There are a lot of myths circulating the internet and promoted in The Da Vinci Code about the Council of Nicea. You can read about how we know the real story at Myths About the Council of Nicea on my Christian history site. If you want to know the whole story about Nicaea, I tell it in the book Decoding Nicea.
This section will be very short. Despite the Quartodeciman controversy, and despite the fact a second century Christian named Melito of Sardis wrote a sermon on the meaning of Passover, I have yet to find any description of how the pre-Nicene churches celebrated Passover.
That they did celebrate it is mentioned often. By the early third century, Tertullian tells us that some churches held off all their baptisms until Passover. However, whether they celebrated it like the Jews with a whole Passover meal is simply never mentioned or whether they held a typical Christian Lord's Supper is never mentioned.
Annoying, but true. If any of you know of any description of a pre-Nicene or Nicene era description of the celebration of Passover, I will happily be corrected!
It seems ironic to me that the early churches celebrated the resurrection of Jesus every Sunday and focused on the death of Jesus as our Passover lamb only yearly, while we focus on the death of Jesus every week and the resurrection only once per year.
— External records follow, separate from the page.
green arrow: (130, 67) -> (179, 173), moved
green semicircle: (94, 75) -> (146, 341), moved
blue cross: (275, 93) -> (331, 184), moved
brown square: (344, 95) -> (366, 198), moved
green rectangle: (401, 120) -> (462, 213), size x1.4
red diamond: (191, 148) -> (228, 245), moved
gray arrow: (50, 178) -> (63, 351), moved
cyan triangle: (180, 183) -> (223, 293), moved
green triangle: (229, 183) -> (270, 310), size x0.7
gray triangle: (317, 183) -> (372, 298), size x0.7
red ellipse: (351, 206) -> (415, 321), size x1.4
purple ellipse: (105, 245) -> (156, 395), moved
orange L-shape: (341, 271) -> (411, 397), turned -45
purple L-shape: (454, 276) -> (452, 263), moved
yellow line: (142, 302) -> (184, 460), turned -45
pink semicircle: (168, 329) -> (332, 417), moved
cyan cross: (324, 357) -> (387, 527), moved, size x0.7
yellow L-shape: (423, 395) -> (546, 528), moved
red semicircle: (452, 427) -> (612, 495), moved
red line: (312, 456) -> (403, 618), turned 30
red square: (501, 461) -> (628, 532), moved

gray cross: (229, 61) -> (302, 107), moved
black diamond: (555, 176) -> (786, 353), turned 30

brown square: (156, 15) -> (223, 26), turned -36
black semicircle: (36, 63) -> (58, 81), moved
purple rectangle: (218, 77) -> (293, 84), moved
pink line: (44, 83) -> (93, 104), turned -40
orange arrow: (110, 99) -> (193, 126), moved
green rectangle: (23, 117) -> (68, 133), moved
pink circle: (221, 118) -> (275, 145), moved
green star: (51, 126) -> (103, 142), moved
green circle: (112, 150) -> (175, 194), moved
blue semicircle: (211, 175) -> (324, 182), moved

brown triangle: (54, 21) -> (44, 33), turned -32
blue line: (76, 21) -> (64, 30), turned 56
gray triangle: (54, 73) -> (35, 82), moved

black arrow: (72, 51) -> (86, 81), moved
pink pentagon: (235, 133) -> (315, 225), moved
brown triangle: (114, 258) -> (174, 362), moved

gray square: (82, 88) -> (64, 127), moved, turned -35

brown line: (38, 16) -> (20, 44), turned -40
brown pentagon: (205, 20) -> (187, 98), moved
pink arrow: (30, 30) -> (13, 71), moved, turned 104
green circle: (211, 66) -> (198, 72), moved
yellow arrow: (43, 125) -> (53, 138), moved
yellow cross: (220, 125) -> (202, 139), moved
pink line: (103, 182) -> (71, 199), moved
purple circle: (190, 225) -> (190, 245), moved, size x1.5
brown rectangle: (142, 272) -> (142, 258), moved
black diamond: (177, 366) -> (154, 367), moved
Because Easter was originally Passover, when we drop the name Easter and choose "Resurrection Sunday" instead, we are simply continuing a tradition that does not go back to the apostles. The apostles' churches celebrated Passover every year, not "Resurrection Sunday."
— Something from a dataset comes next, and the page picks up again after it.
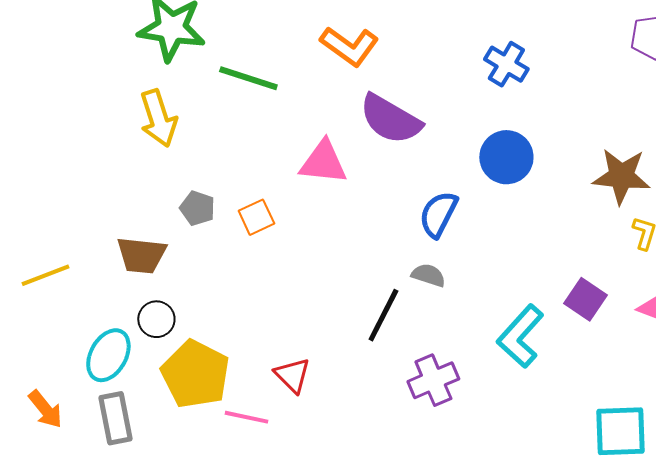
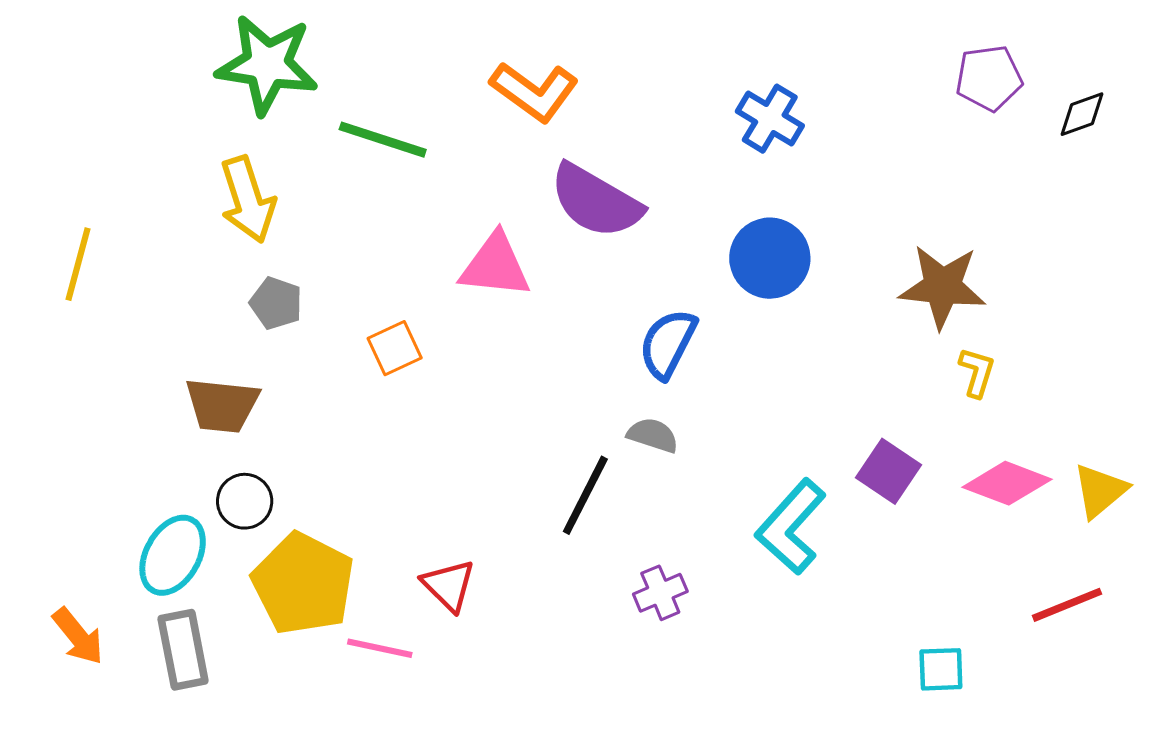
gray pentagon: (197, 208) -> (276, 303), moved
yellow line: (45, 275) -> (78, 264), moved, turned -54
purple cross: (433, 380) -> (660, 593), size x0.7
cyan square: (620, 431) -> (941, 669), size x0.6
For the apostles' churches, every Sunday was Resurrection Sunday. The first day of the week—or as pseudo-Barnabas calls it, the eighth day—was such a day of rejoicing that many churches disallowed kneeling on Sunday. Tertullian calls the practice so ancient that its apostolic origins cannot be doubted (De Corona 3. c. AD 210).
Sunday is the day on which we all hold our common assembly, because it is the first day on which God, having wrought a change in the darkness and matter, made the world; and Jesus Christ our Saviour on the same day rose from the dead. For He was crucified on the day before that of Saturn (Saturday); and on the day after that of Saturn, which is the day of the Sun, having appeared to His apostles and disciples, He taught them these things, which we have submitted to you also for your consideration. (Justin Martyr. First Apology ch. 67. c. AD. 150)
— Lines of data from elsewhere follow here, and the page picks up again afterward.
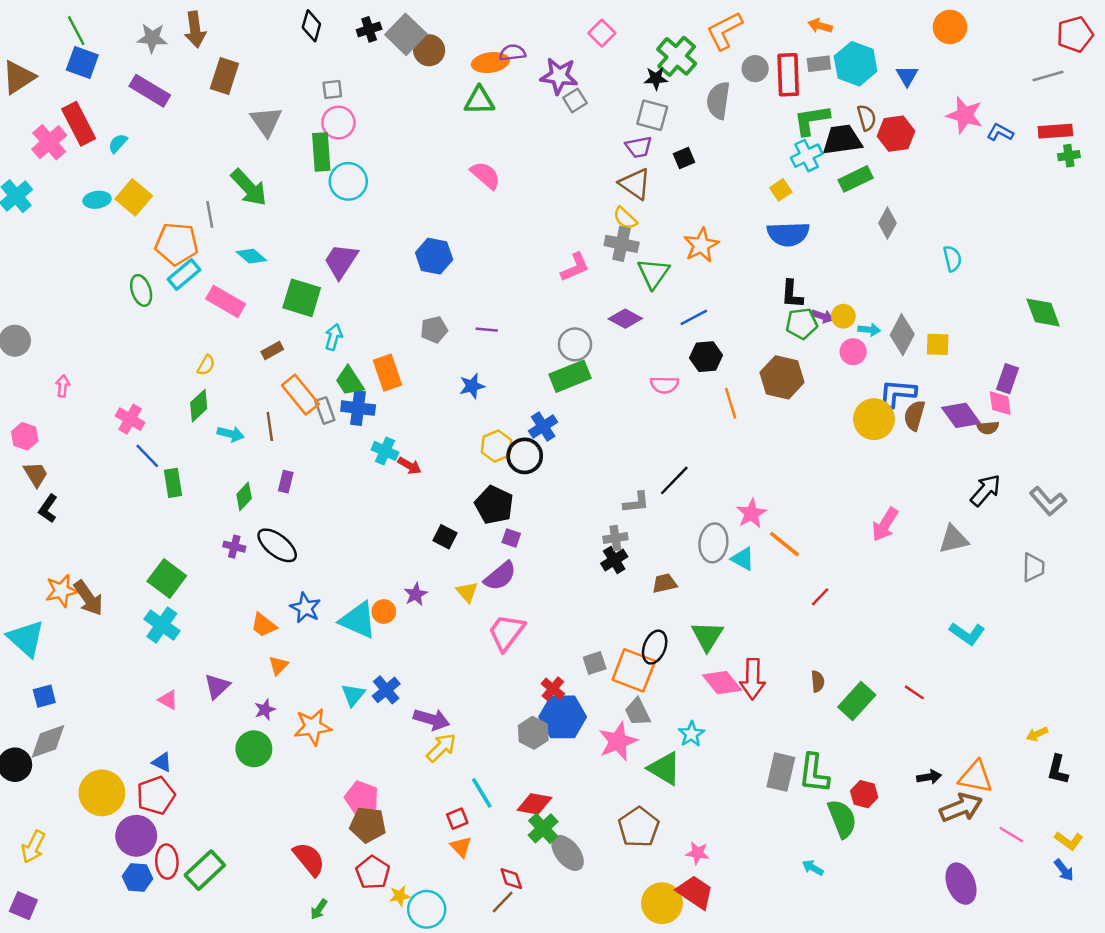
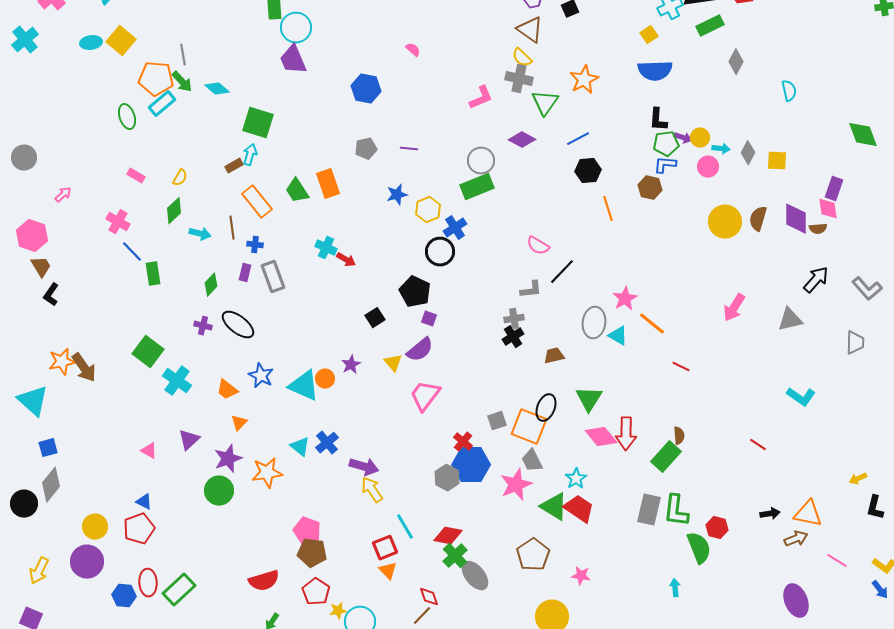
pink semicircle: (485, 175) -> (413, 50), moved, size x0.6
green arrow: (249, 188) -> (182, 82), moved, size x0.7
purple trapezoid: (341, 261) -> (293, 60), moved, turned -56
pink rectangle: (226, 301) -> (136, 176), moved, size x0.6
gray diamond: (902, 335) -> (748, 153), size x0.7
cyan arrow: (334, 337) -> (250, 155), moved
brown hexagon: (782, 377) -> (650, 188), size x0.7
pink semicircle: (664, 385) -> (538, 246), moved, turned 30
pink arrow: (63, 386) -> (63, 195), turned 42
blue L-shape: (897, 393) -> (665, 165), moved, size x0.7
blue cross: (358, 408) -> (255, 245), moved, size x0.6
gray rectangle: (325, 411) -> (273, 277), moved, size x1.4
purple diamond: (961, 415) -> (796, 219), turned 36
pink hexagon: (25, 436) -> (32, 236), size x1.4
yellow hexagon: (497, 446) -> (428, 210), moved
black square: (445, 537) -> (375, 318), turned 30
red line: (820, 597) -> (681, 367), turned 72
cyan cross: (162, 625) -> (177, 381), moved
cyan triangle: (353, 695) -> (300, 447), turned -30
green rectangle: (857, 701) -> (666, 457), moved
purple star: (265, 710) -> (228, 459), size x1.6
gray diamond: (48, 741) -> (51, 485), turned -32
yellow arrow: (441, 748) -> (372, 490), turned -80
yellow circle: (102, 793) -> (95, 527), size x0.7
brown arrow: (961, 808) -> (796, 539), size x0.7
red square: (457, 819) -> (385, 548), size x1.4
purple circle: (136, 836) -> (87, 562), moved
red semicircle: (309, 859) -> (264, 581), turned 112
cyan arrow: (813, 868) -> (675, 588), turned 54
red trapezoid: (695, 892) -> (579, 509), moved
His death was not ignored on Sundays. As many of you know, the Lord's Supper was celebrated at least every Sunday by the early churches, and the Supper is a reminder that his body was broken and his blood spilled for us, for our sins, for our salvation, and for the establishing of the New Covenant. Nonetheless, the earliest Christians give consistent testimony that the first day was celebrated weekly because it was the day upon which he rose.